Bazemore still has a day job, but in Harrison David Rivers’ “This Bitter Earth,” Bazemore comes on stage as Jesse, an introspective Black playwright in a relationship with Neil, a white activist in the Black Lives Matter movement. Neil, played by Gabriel W. Elmore, wants Jesse to join him on the streets, while Jesse thinks his writing is sufficient contribution to the cause. “The conflict arises out of their individual ideologies in addressing racism and social inequality,” Bazemore said.

What particularly appeals to Bazemore is that he doesn’t have to play the caricature of a gay male — “the voice, the sassiness,” he said, explaining. “I had always hoped to play something where my character just happens to be gay, but it’s not at the forefront. This is a love story between two human beings who happen to be gay.”

Through Feb. 20, InterAct Theatre Co. at the Drake, 302 S. Hicks St., Philadelphia. For tickets, information, or 215-568-8079. Masks and proof of vaccination required.

A Factory Closes: ‘Skeleton Crew’

In Chestnut Hill, the Stagecrafters Theater Co. takes on Dominique Morisseau’s “Skeleton Crew,” a play about four friends and coworkers in a Detroit automobile stamping factory facing painful challenges to their friendships and way of life when the factory closes.

Feb. 4 through Feb. 20, Stagecrafters Theater, 8130 Germantown Ave., Philadelphia.
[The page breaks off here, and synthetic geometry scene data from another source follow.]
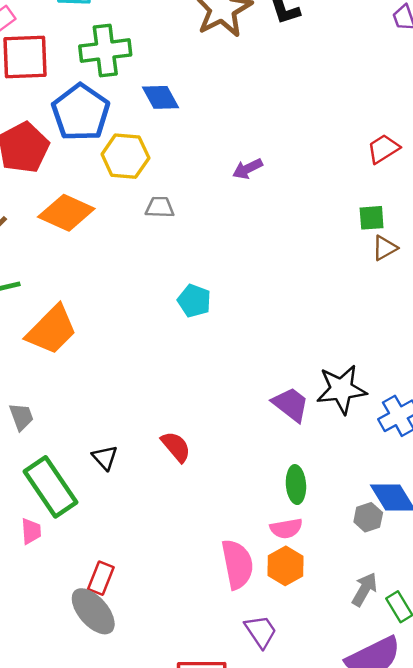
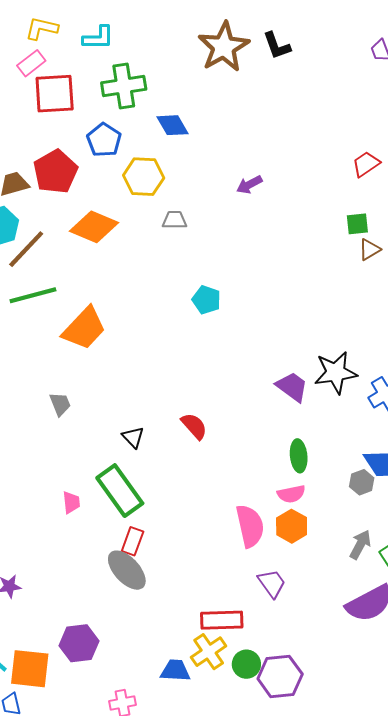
blue pentagon: (81, 112) -> (104, 140), size x0.7
green rectangle: (50, 487) -> (120, 491), moved

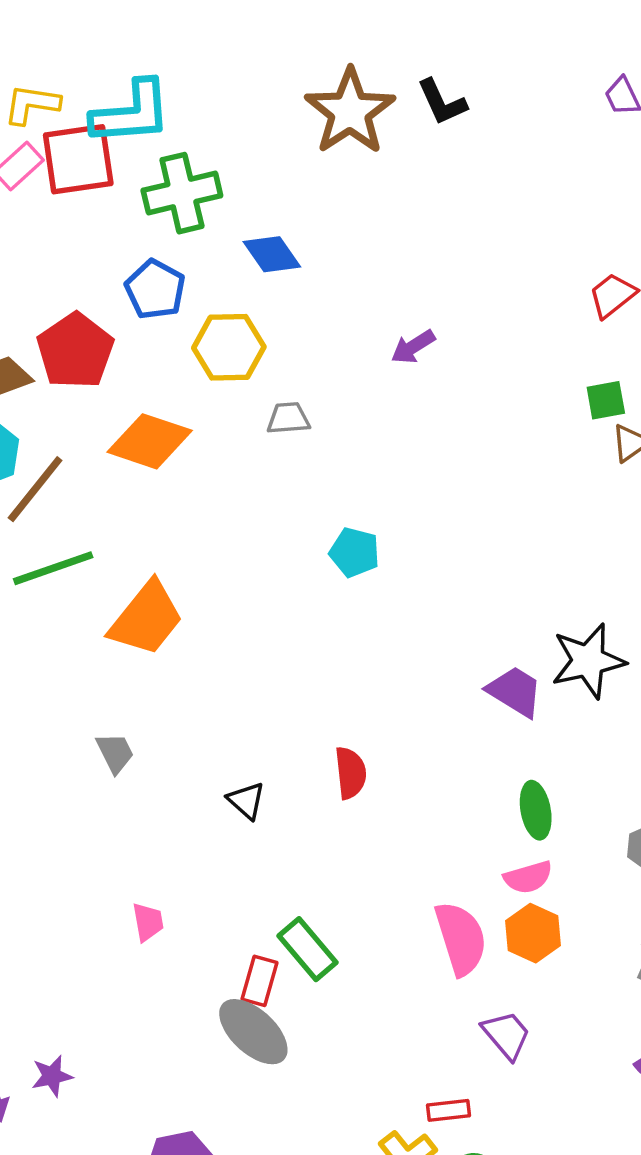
cyan L-shape: (98, 38) -> (131, 113), size x1.5
red square: (55, 94) -> (78, 159), moved
red semicircle: (194, 426) -> (351, 773), turned 40
green rectangle: (120, 491) -> (308, 949), moved, size x0.7
red rectangle: (222, 620) -> (449, 1110), moved, size x0.6

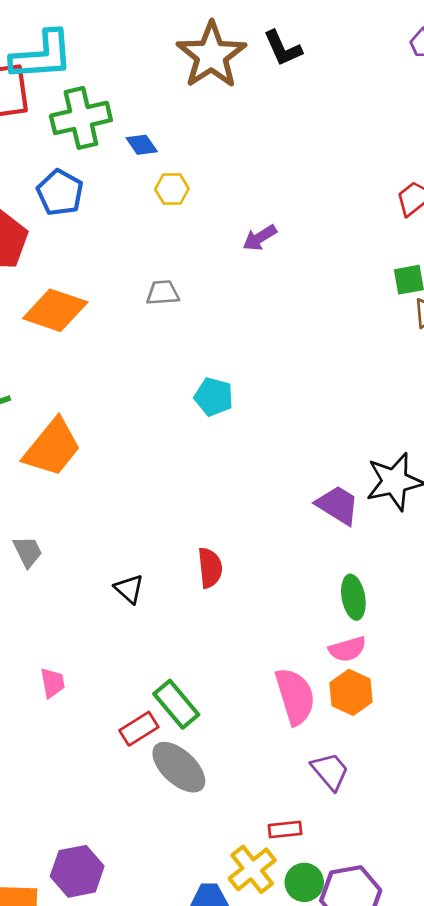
blue diamond: (272, 254) -> (142, 145), moved, size x0.7
yellow hexagon: (229, 347) -> (172, 189), moved, size x0.6
red rectangle: (259, 981) -> (139, 729), turned 42
gray ellipse: (253, 1032) -> (179, 767), moved

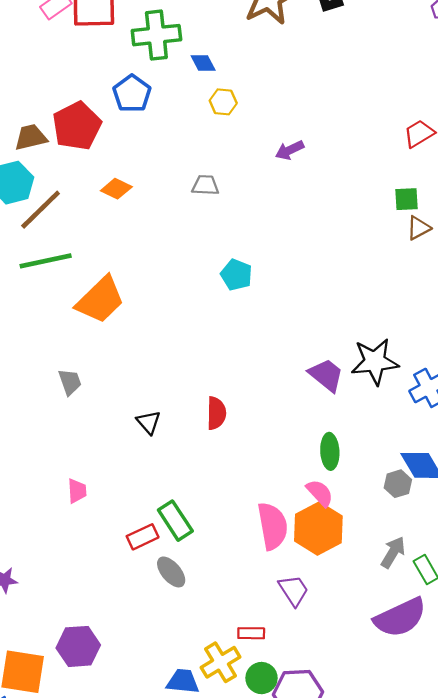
orange diamond: (55, 310) -> (116, 189), size x0.6
pink semicircle: (347, 649) -> (320, 493), turned -124
orange hexagon: (351, 692) -> (318, 528), size x1.4
gray ellipse: (179, 767) -> (171, 572), size x0.7

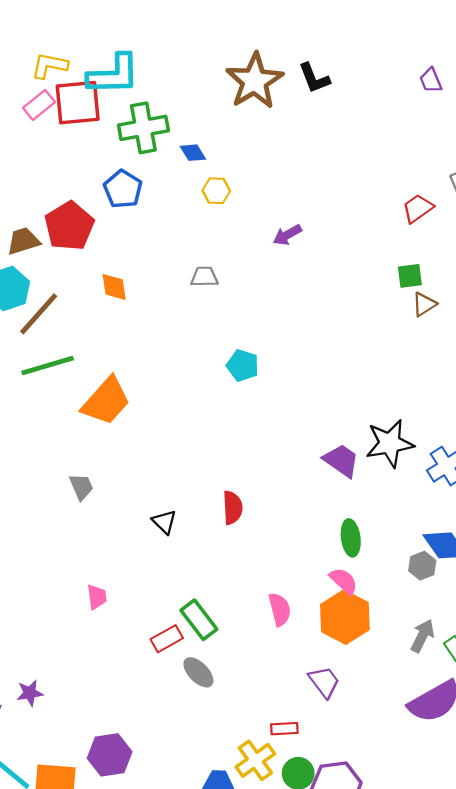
orange diamond: (116, 189) -> (114, 287), turned 60
pink semicircle: (273, 526) -> (280, 609), moved, size x0.7

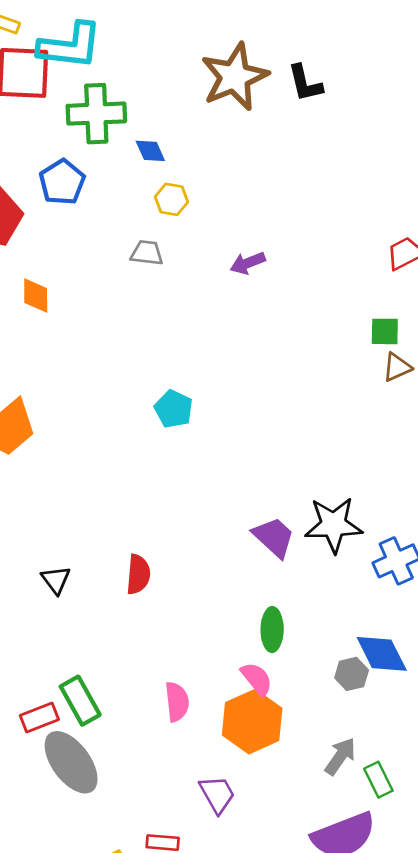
gray trapezoid: (204, 277) -> (147, 253), moved
gray ellipse: (198, 672) -> (71, 762), size x1.6

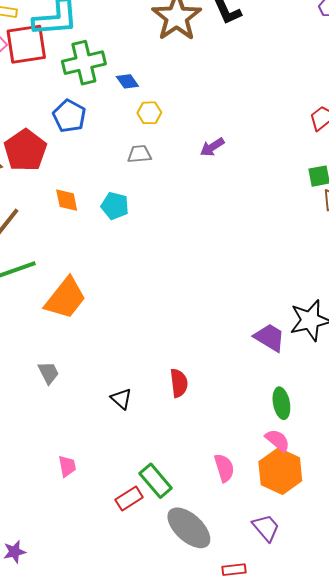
cyan pentagon: (174, 409) -> (115, 206), moved
gray ellipse: (71, 762) -> (189, 528), moved

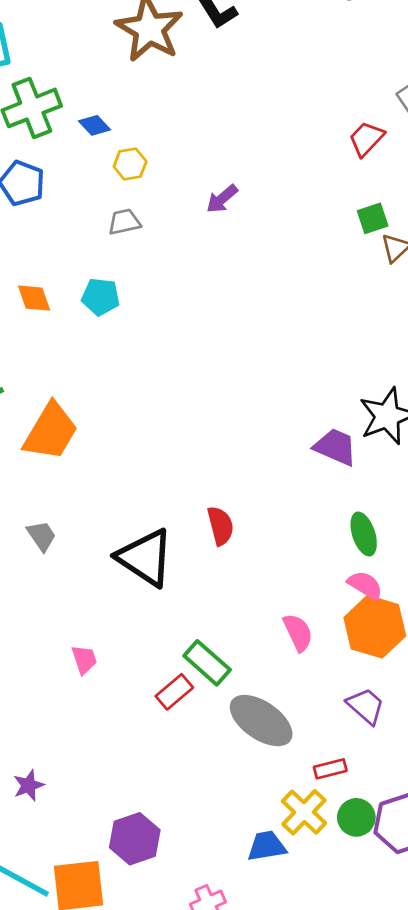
black triangle: (121, 399) -> (145, 558), size x2.0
For tickets, information, or 215-247-9913. Masks and vaccine proof required.

‘The 39 Steps’ in Souderton

Four overachieving actors play 150 characters in “The 39 Steps” at the Montgomery Theater in Souderton. This comedy thriller counts as a whodunit served with a dash of Monty Python and more than a smidgen of Alfred Hitchcock. “The 39 Steps,” by two-time Tony and Drama Desk Award winner Patrick Barlow, is a parody, adapted from a John Buchan 1915 novel and Hitchcock’s 1935 film of the same name. Expect missing fingers, an airplane crash, and other fun chaos, along with an old-fashioned romance.

Through Feb. 20 at the Montgomery Theater, 124 N. Main St., Souderton. For tickets, information, or 215-723-9984. Masks and vaccination proof required.